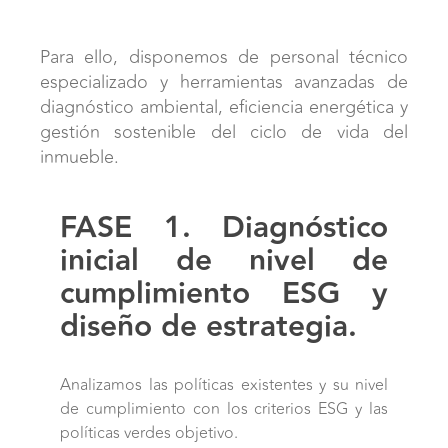
Para ello, disponemos de personal técnico
especializado y herramientas avanzadas de
diagnóstico ambiental, eficiencia energética y
gestión sostenible del ciclo de vida del
inmueble.
FASE 1. Diagnóstico
inicial de nivel de
cumplimiento ESG y
diseño de estrategia.
Analizamos las políticas existentes y su nivel
de cumplimiento con los criterios ESG y las
políticas verdes objetivo.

+===+

Instructions to follow:
The reply should repeat the data in full, exactly as given, and contain no pictures.

Exercise result:
Para ello, disponemos de personal técnico
especializado y herramientas avanzadas de
diagnóstico ambiental, eficiencia energética y
gestión sostenible del ciclo de vida del
inmueble.
FASE 1. Diagnóstico
inicial de nivel de
cumplimiento ESG y
diseño de estrategia.
Analizamos las políticas existentes y su nivel
de cumplimiento con los criterios ESG y las
políticas verdes objetivo.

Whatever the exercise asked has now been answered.